Quando Jaya Row, brillante manager di Bombay laureata in microbiologia, decise di approfondire lo studio dei Veda, gli antichi testi sacri indiani, suo marito temette che volesse chiudersi per sempre in un ashram (monastero induista).
Trent’anni dopo invece, madre e nonna, insegna ai manager di aziende internazionali come Coca Cola e Ibm la sua ricetta della felicità, ovvero come vivere una vita pienamente spirituale ma del tutto terrena, perché «in questo mondo nasciamo e in questo mondo dobbiamo essere felici per poter dare il meglio di noi stessi».

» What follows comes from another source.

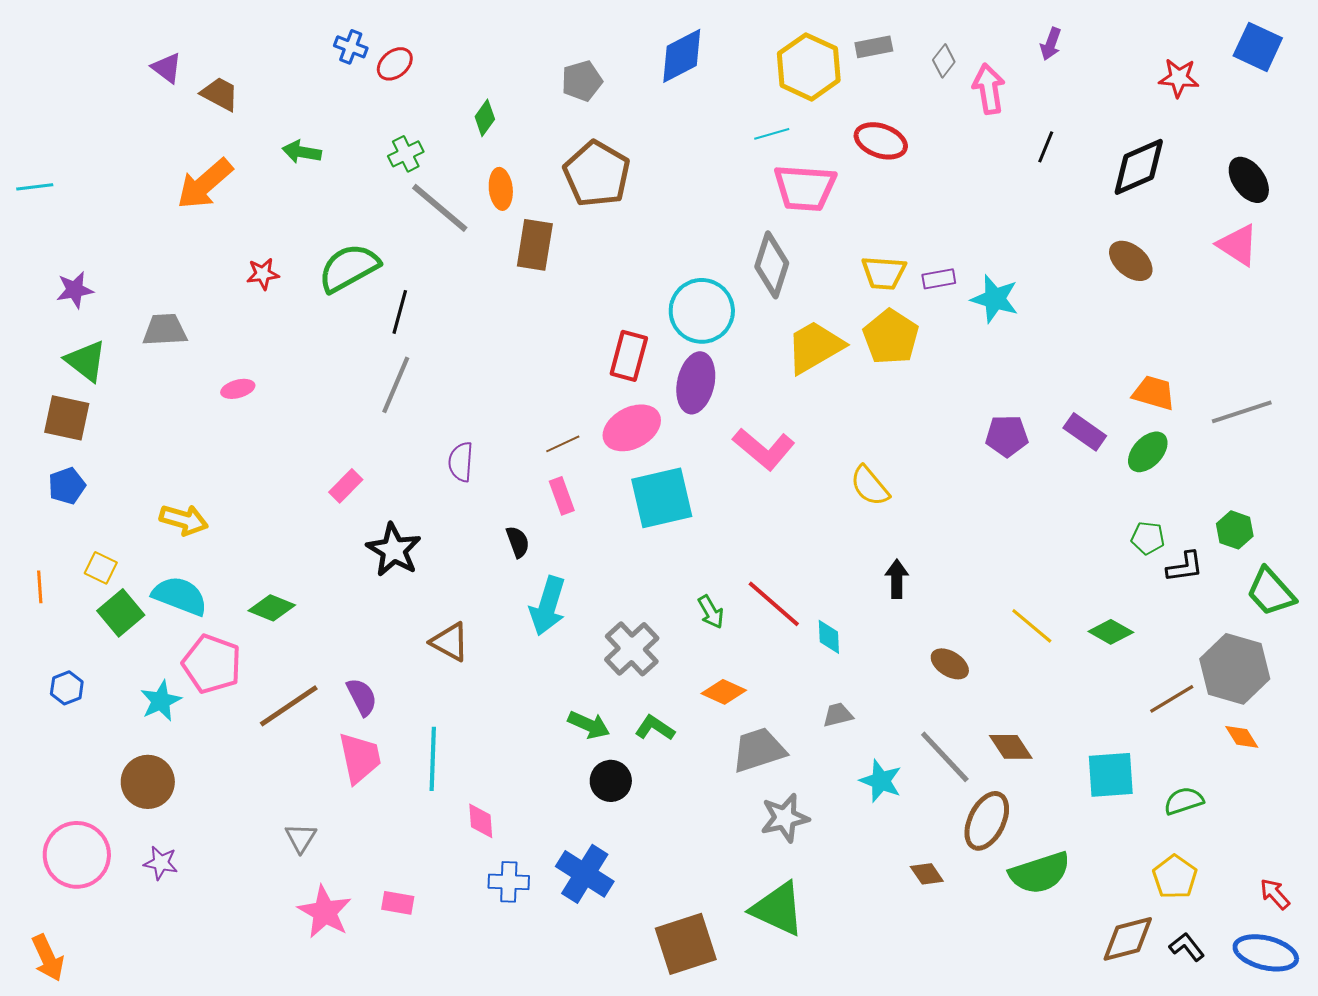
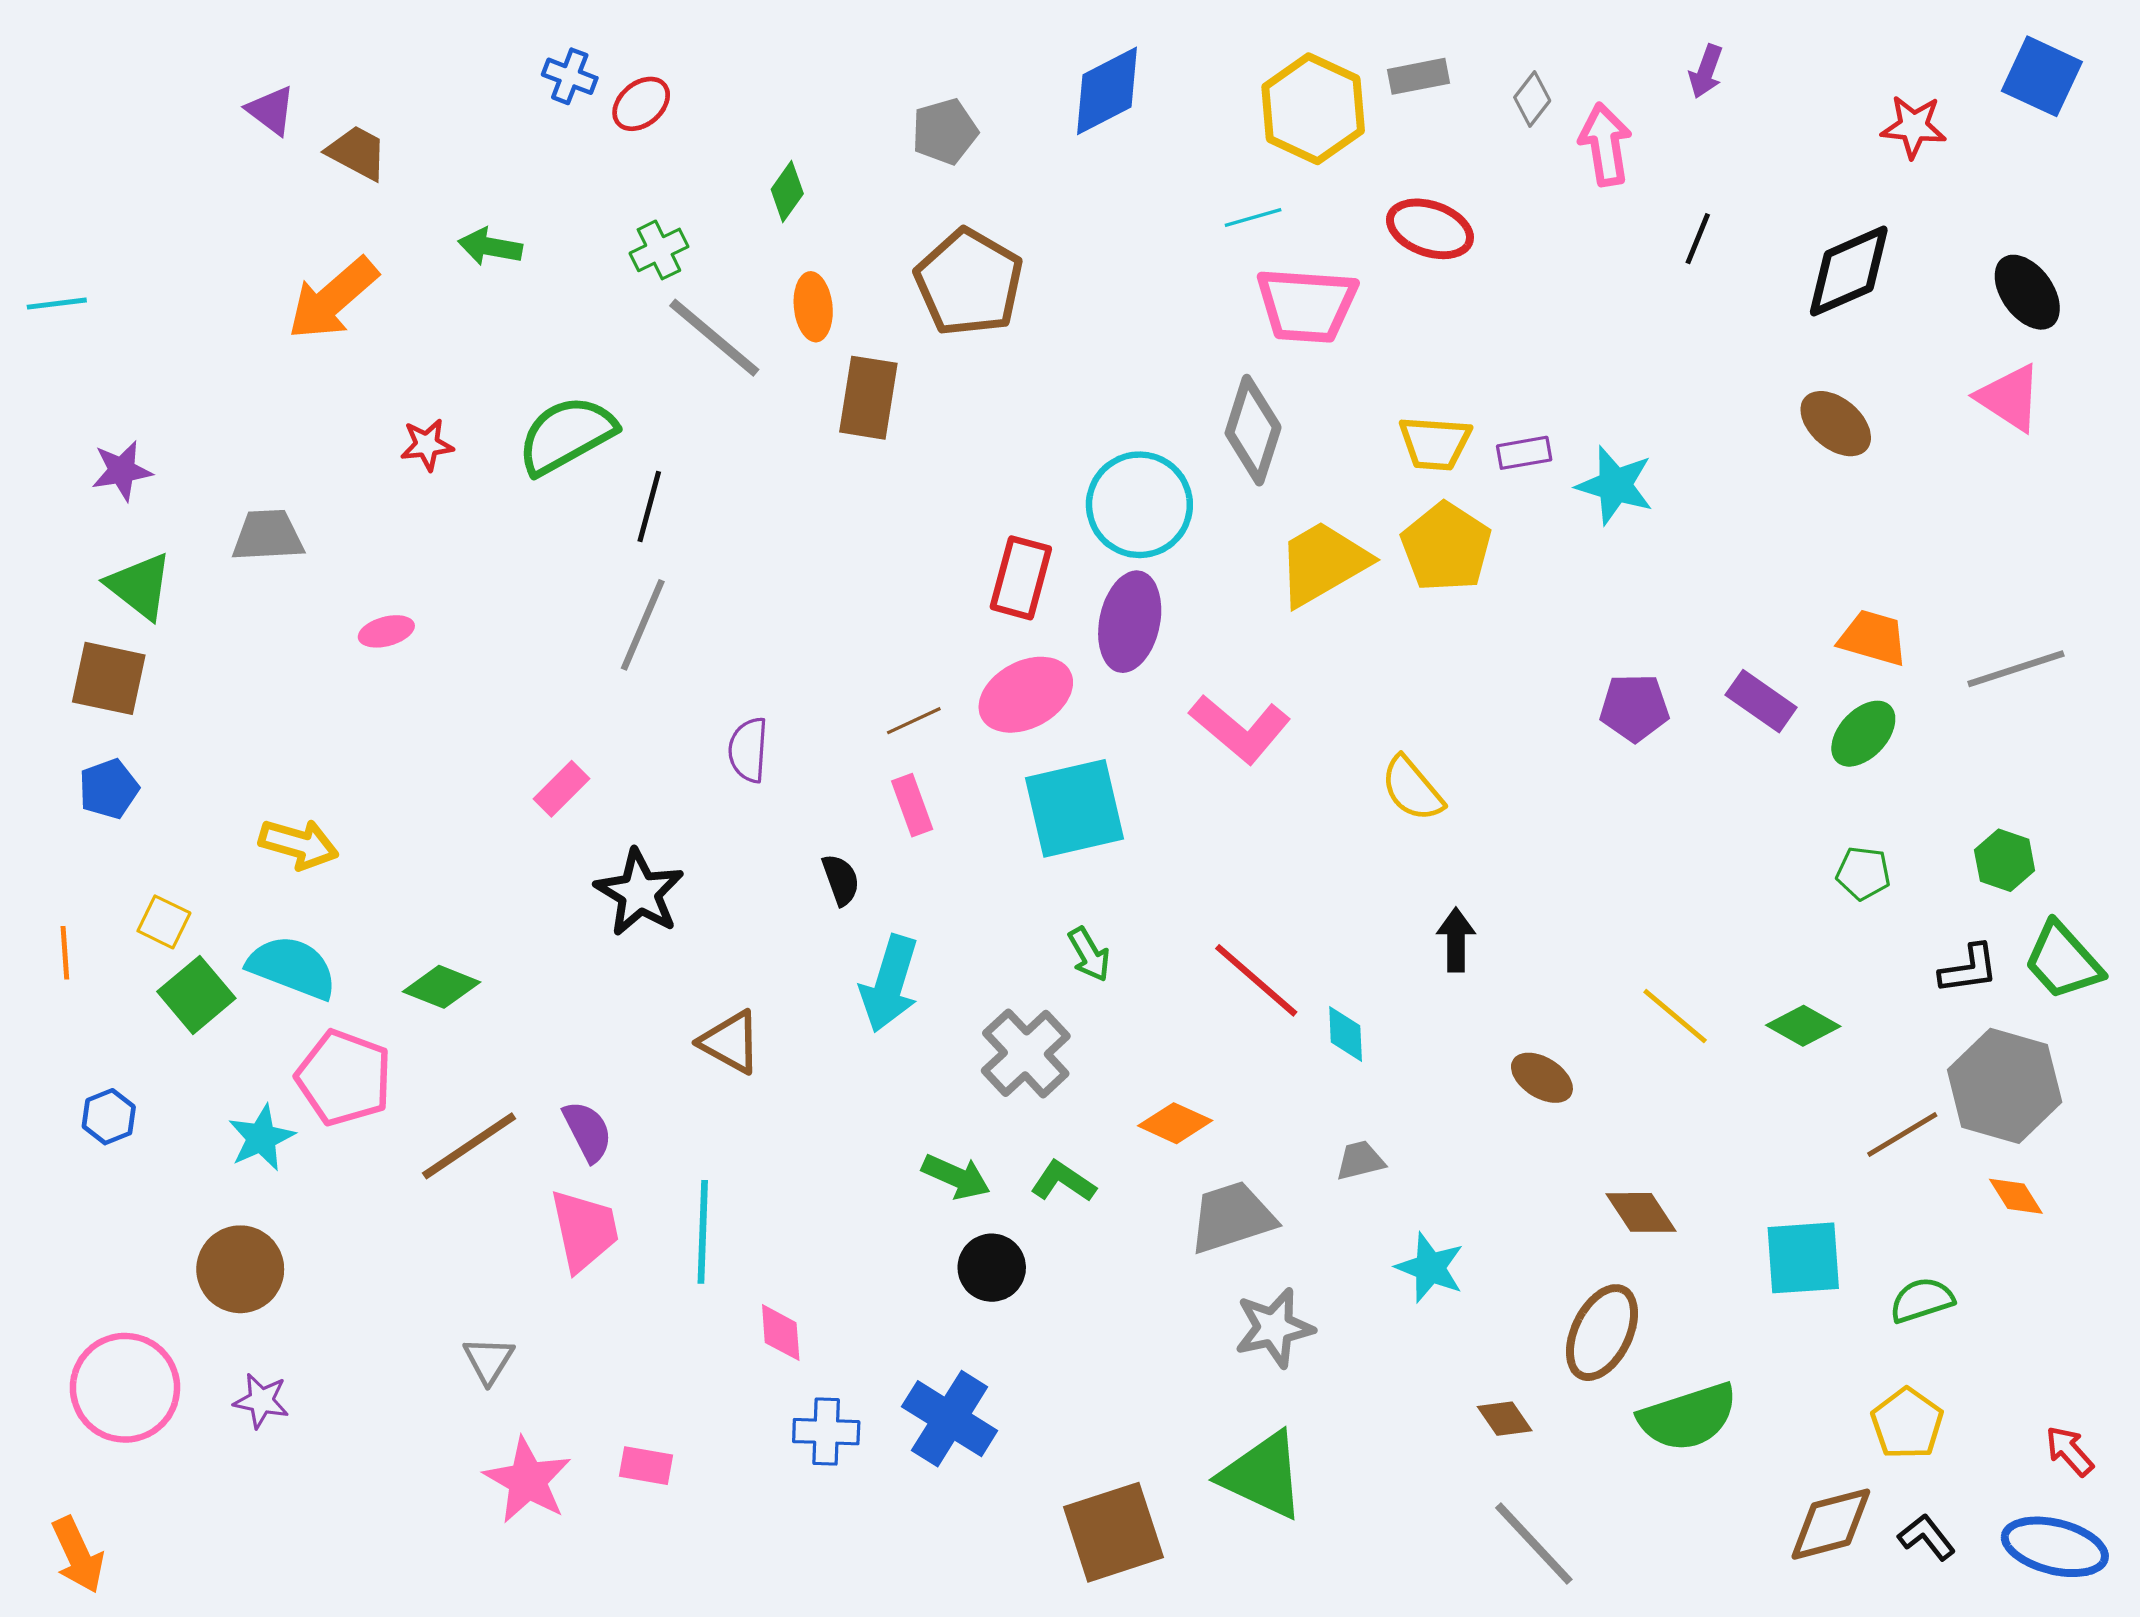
black L-shape: (1185, 567) -> (1969, 969), moved
green arrow: (711, 612) -> (1089, 954), moved
gray line: (945, 757) -> (1534, 1544), moved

Attraverso l’organizzazione da lei fondata, Vedanta Vision, la studiosa insegna la vera essenza della tradizione spirituale indiana. «La mia storia non fa notizia, eppure i media mi cercano, così come le grandi aziende, perché in ogni uomo sorge spontaneo il desiderio di felicità», dice circondata da amici a Torino, dove ha tenuto un seminario dal titolo promettente «Vivere ispirati: il sentiero verso la felicità». Quel sentiero sul quale si incamminò fin da piccola – «una bambina come tutte» – dopo essersi innamorata di «un’incomprensibile lezione di filosofia» che, a soli 12 anni, si trovò per caso ad ascoltare con la mamma. Di lì il desiderio sempre più chiaro, maturato nei frangenti di un’esistenza convenzionale ma diventato scelta di vita, di trasmettere agli altri esseri umani quella ricetta «di cui non vanto alcun copyright perché gli indiani hanno la spiritualità nel sangue». Con il valore aggiunto che, diversamente dagli altri maestri spirituali, Jaya ha conosciuto da vicino l’umanità di cui parla, «la noia di vivere, i musi lunghi di impiegati e direttori che non si accorgono del sole che da milioni di anni sorge alla giusta distanza perché non ci bruciamo né geliamo».
Il lavoro non distrae l’uomo dalla felicità perché «il lavoro intenso è riposo, diceva Swami Rama Tirtha». Le parole di chi l’ha preceduta servono a Jaya da collante per un discorso che parte dall’uomo e riconduce all’uomo attraverso il filo della sua intima natura che «è buona».
La religione non c’entra, come non c’entrano le inclinazioni e la personalità di ognuno, perché la felicità è per tutti. Presa coscienza della possibilità di essere felice, sta dunque all’uomo, l’unico essere in grado di trasformare se stesso, imparare scientificamente a diventarlo: l’ingrediente chiave è il «corretto self-management», cioè la perfetta disciplina della propria vita, il sapere come siamo fatti e di che cosa abbiamo bisogno, grazie a una «spiritualità scientifica» che ci conduce per mano in un costante lavoro di introspezione, in una parola «ispirazione».
«Noi stessi siamo la causa della nostra insoddisfazione», ragiona, «il male che ci avvelena la vita deriva da ostacoli e nemici immaginari che restringono il nostro mondo rendendoci mediocri. Qualcuno ha mai odiato una tigre perché è feroce? Così non dovremmo odiare qualcuno perché diverso da noi».
Le difficoltà lubrificano la nostra mente, la esercitano. A questo punto Jaya prende a prestito la tradizione giapponese per raccontare la storia dei pescatori che, trasportando il pesce in vasche, si accorsero che non arrivava fresco perché si muoveva poco. La soluzione? Misero gli squali nelle vasche e il pesce tornò vivace e fresco. Jaya Row ama raccontare storie che risvegliano la coscienza, bussola del self-management, sentinella che vigila sulla nostra attenzione.
«Dedichiamo ogni mattina un po’ di tempo all’introspezione, troviamo lo spazio per ascoltare musica e soprattutto mettiamoci in relazione con il mondo, e capiremo che il successo degli altri è anche il nostro». Un percorso che inizia dal desiderio materiale, passa attraverso l’ascolto delle emozioni e l’esercizio della mente per trovare il suo traguardo naturale nell’appagamento dello spirito, così come «un adulto non desidera più i giocattoli perché è cresciuto». In quest’ottica, pensare positivamente non è difficile.
Naturale chiedersi, ora, se Jaya sia felice. «Non ancora del tutto, ma un giorno lo diventerò», dice con un sorriso. Del resto, «le persone di successo camminano sempre in salita. Ma la vetta è là ad aspettarle, perché la meritano».